Sin dalla prima legge di emancipazione, varata in Francia nel settembre del 1791, le libertà conquistate dagli ebrei, insieme al mancato abbandono dei loro costumi “perversi”, vennero lette come un attentato all’unità dei cristiani. La loro inemendabile “diversità” si era però posta come problema assai serio per le autorità spagnole già nel 1492. Infatti, occorreva impedire che i giudei convertiti e i loro discendenti potessero accedere a uffici importanti o entrare addirittura nell’Inquisizione. Nel corso dei decenni successivi furono pertanto promulgati gli statuti di “limpieza de sangre” (purezza del sangue), che censivano gli ebrei sulla base dei loro progenitori o di caratteri biologici immodificabili. Teologi e giuristi come Escobar del Corro e Marquando de Susannis li avevano definiti una “generatio” connotata da “pravorum morum”, nella quale la “macula” del deicidio si sarebbe trasmessa da padre in figlio attraverso le “qualitates sanguinis” (Adriano Prosperi, “Tra natura e cultura. Dall’intolleranza religiosa alla discriminazione per sangue”, ESI, 1992).

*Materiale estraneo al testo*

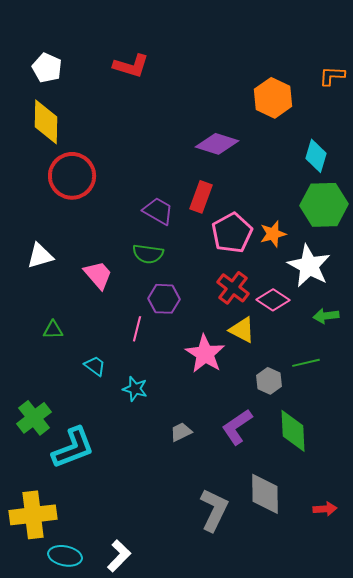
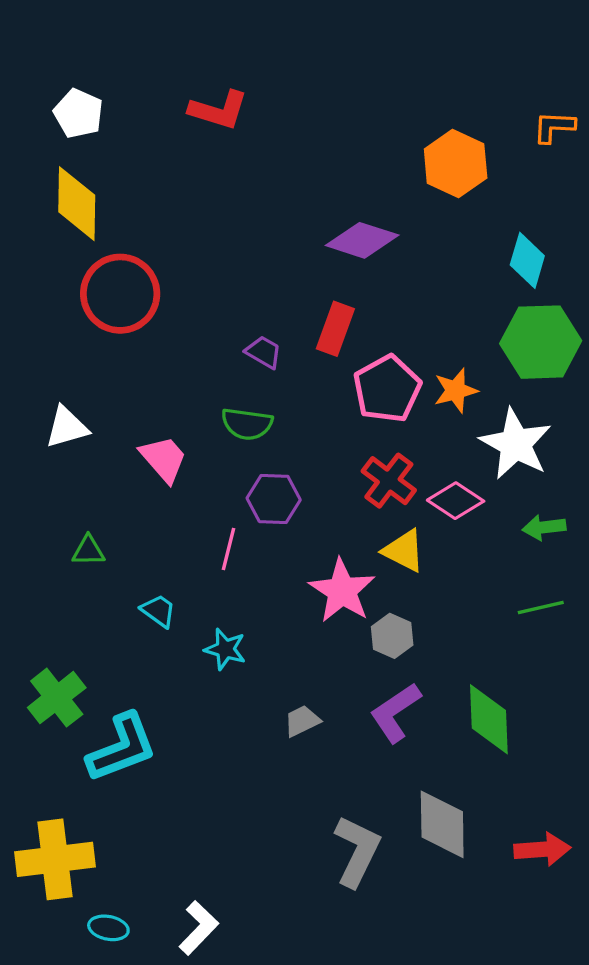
purple trapezoid: (158, 211) -> (264, 352), size x0.7
green line: (306, 363) -> (541, 607), moved
gray hexagon: (269, 381) -> (392, 636), moved
red arrow: (325, 509) -> (542, 849), size x1.4
cyan ellipse: (65, 556) -> (108, 928), size x0.7

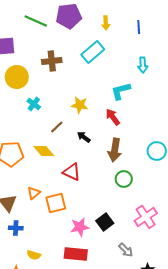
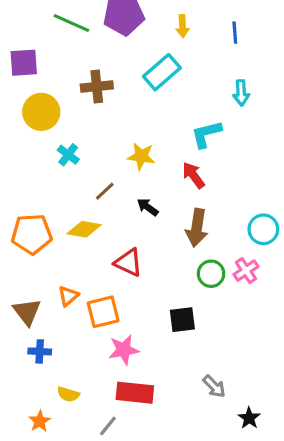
yellow diamond: (44, 151) -> (84, 229), turned -40
pink cross: (146, 217) -> (246, 271), moved, size x0.7
black square: (105, 222) -> (182, 320), moved, turned 30
pink star: (80, 227) -> (124, 350), moved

Nel 1933, quando Hitler salì al potere in Germania, il filologo austriaco Leo Spitzer ricondusse l’etimologia della parola “razza” proprio al lemma “generatio” utilizzato negli statuti spagnoli. Tesi poi confutata da Gianfranco Contini, il quale dimostrò in un articolo pubblicato nel 1959 che l’origine era tutt’altra. Secondo l’illustre accademico della Crusca, il termine “razza” era infatti una corruzione medievale dell’antico termine francese “haraz”, che indicava un allevamento di cavalli, una mandria, un branco. Forse il più simbolico dei vocaboli in nome del quale si era prodotta l’abiezione della ragione, sostituita la sua derivazione dal latino da una di natura zoologica, veniva così declassato da nobile segno di eccellenza (per i nazisti) a specifico attestato di bestialità. In ogni caso, il senso di qualsiasi distinzione tra intolleranza per fede e quella per razza si era perduto già prima che il conte Joseph Arthur de Gobineau, nel 1854, lo teorizzasse con tracotanza: “Tutti i popoli conservano immutevolmente carattere e idee: gli ebrei, i guebri [persiani], i copti e in qualche modo anche gli armeni; razze che lo stesso sistema connota con il marchio dell’avidità e della bassezza” (“Saggio sulla disuguaglianza delle razze umane”, Rizzoli, 1998).
L’ostilità verso gli ebrei nell’Europa del tardo Ottocento non fu quindi semplicemente l’espressione di un odio razziale, quanto di una atavica diffidenza nei confronti di cittadini ora eguali agli altri, ma che continuavano ad agire contro gli altri nel sottosuolo della nazione, e “che già avevano minacciato la cristianità nel passato, nelle epoche in cui essi avevano esercitato le funzioni di esattori fiscali per conto del sovrano e di prestatori di capitali alle monarchie” (Michele Battini, “Il socialismo degli imbecilli”, Bollati Boringhieri, 2010). Per altro verso, la presunzione di essere un popolo eletto rappresentava la prova definitiva di un’estraneità insuperabile. E quest’ultima alimentava, a sua volta, il sospetto di una cospirazione che puntava a impadronirsi del potere economico mondiale. Una cospirazione, svelata dai “Protocolli dei savi anziani di Sion” (1905), responsabile delle crisi cicliche, dei crolli delle Borse e dei fallimenti bancari. La documentazione del presunto incontro segreto che si sarebbe tenuto durante il primo congresso sionista di Basilea nel 1897 era falsa, ma era anche l’indizio evidente di un altro complotto, questo invece vero. Il complotto del più aggressivo antisemitismo che, sull’ossessione per un immaginario imperialismo finanziario ebraico, aveva proiettato i propri disegni egemonici e di dominio del Vecchio continente.